═══ SOURCE MATERIAL

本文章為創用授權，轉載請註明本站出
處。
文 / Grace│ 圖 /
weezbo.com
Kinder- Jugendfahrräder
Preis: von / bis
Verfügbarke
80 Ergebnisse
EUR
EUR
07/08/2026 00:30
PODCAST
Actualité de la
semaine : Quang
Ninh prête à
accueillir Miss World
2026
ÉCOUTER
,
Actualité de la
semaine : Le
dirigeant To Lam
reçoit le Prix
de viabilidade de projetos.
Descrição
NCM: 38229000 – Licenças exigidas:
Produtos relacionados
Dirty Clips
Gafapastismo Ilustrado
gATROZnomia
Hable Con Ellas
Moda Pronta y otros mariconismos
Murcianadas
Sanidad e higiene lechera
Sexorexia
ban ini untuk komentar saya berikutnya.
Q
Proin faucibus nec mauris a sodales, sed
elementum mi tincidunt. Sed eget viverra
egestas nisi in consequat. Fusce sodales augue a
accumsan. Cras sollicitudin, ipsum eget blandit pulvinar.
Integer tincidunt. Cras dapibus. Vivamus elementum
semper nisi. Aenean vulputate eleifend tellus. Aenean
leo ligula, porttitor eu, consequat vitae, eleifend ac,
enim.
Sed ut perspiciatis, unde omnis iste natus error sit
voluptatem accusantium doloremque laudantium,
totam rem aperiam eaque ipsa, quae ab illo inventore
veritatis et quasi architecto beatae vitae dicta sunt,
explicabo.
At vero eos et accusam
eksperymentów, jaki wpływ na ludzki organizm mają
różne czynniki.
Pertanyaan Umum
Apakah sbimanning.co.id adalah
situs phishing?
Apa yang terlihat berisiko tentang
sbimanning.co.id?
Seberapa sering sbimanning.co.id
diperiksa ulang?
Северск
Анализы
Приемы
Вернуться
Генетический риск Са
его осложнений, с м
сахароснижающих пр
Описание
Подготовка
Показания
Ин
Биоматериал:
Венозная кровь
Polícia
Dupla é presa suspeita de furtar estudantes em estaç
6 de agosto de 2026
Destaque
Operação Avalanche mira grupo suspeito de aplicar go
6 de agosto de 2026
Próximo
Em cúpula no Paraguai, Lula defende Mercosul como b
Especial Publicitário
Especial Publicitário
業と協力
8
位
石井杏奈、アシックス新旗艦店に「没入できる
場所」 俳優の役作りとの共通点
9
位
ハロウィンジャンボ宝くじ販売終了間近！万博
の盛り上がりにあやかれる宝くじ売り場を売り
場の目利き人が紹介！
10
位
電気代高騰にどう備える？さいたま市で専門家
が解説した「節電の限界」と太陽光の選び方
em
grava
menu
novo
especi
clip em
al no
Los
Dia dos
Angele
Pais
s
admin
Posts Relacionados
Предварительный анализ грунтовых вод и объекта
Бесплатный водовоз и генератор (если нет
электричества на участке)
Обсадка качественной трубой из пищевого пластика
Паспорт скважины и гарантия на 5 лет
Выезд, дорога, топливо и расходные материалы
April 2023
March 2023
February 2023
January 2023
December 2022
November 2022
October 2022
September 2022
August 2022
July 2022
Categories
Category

══════

» PROBLEM DESCRIPTION:
Each record should be transcribed exactly as it was written.

» YOUR RESPONSE:
本文章為創用授權，轉載請註明本站出
處。
文 / Grace│ 圖 /
weezbo.com
Kinder- Jugendfahrräder
Preis: von / bis
Verfügbarke
80 Ergebnisse
EUR
EUR
07/08/2026 00:30
PODCAST
Actualité de la
semaine : Quang
Ninh prête à
accueillir Miss World
2026
ÉCOUTER
,
Actualité de la
semaine : Le
dirigeant To Lam
reçoit le Prix
de viabilidade de projetos.
Descrição
NCM: 38229000 – Licenças exigidas:
Produtos relacionados
Dirty Clips
Gafapastismo Ilustrado
gATROZnomia
Hable Con Ellas
Moda Pronta y otros mariconismos
Murcianadas
Sanidad e higiene lechera
Sexorexia
ban ini untuk komentar saya berikutnya.
Q
Proin faucibus nec mauris a sodales, sed
elementum mi tincidunt. Sed eget viverra
egestas nisi in consequat. Fusce sodales augue a
accumsan. Cras sollicitudin, ipsum eget blandit pulvinar.
Integer tincidunt. Cras dapibus. Vivamus elementum
semper nisi. Aenean vulputate eleifend tellus. Aenean
leo ligula, porttitor eu, consequat vitae, eleifend ac,
enim.
Sed ut perspiciatis, unde omnis iste natus error sit
voluptatem accusantium doloremque laudantium,
totam rem aperiam eaque ipsa, quae ab illo inventore
veritatis et quasi architecto beatae vitae dicta sunt,
explicabo.
At vero eos et accusam
eksperymentów, jaki wpływ na ludzki organizm mają
różne czynniki.
Pertanyaan Umum
Apakah sbimanning.co.id adalah
situs phishing?
Apa yang terlihat berisiko tentang
sbimanning.co.id?
Seberapa sering sbimanning.co.id
diperiksa ulang?
Северск
Анализы
Приемы
Вернуться
Генетический риск Са
его осложнений, с м
сахароснижающих пр
Описание
Подготовка
Показания
Ин
Биоматериал:
Венозная кровь
Polícia
Dupla é presa suspeita de furtar estudantes em estaç
6 de agosto de 2026
Destaque
Operação Avalanche mira grupo suspeito de aplicar go
6 de agosto de 2026
Próximo
Em cúpula no Paraguai, Lula defende Mercosul como b
Especial Publicitário
Especial Publicitário
業と協力
8
位
石井杏奈、アシックス新旗艦店に「没入できる
場所」 俳優の役作りとの共通点
9
位
ハロウィンジャンボ宝くじ販売終了間近！万博
の盛り上がりにあやかれる宝くじ売り場を売り
場の目利き人が紹介！
10
位
電気代高騰にどう備える？さいたま市で専門家
が解説した「節電の限界」と太陽光の選び方
em
grava
menu
novo
especi
clip em
al no
Los
Dia dos
Angele
Pais
s
admin
Posts Relacionados
Предварительный анализ грунтовых вод и объекта
Бесплатный водовоз и генератор (если нет
электричества на участке)
Обсадка качественной трубой из пищевого пластика
Паспорт скважины и гарантия на 5 лет
Выезд, дорога, топливо и расходные материалы
April 2023
March 2023
February 2023
January 2023
December 2022
November 2022
October 2022
September 2022
August 2022
July 2022
Categories
Category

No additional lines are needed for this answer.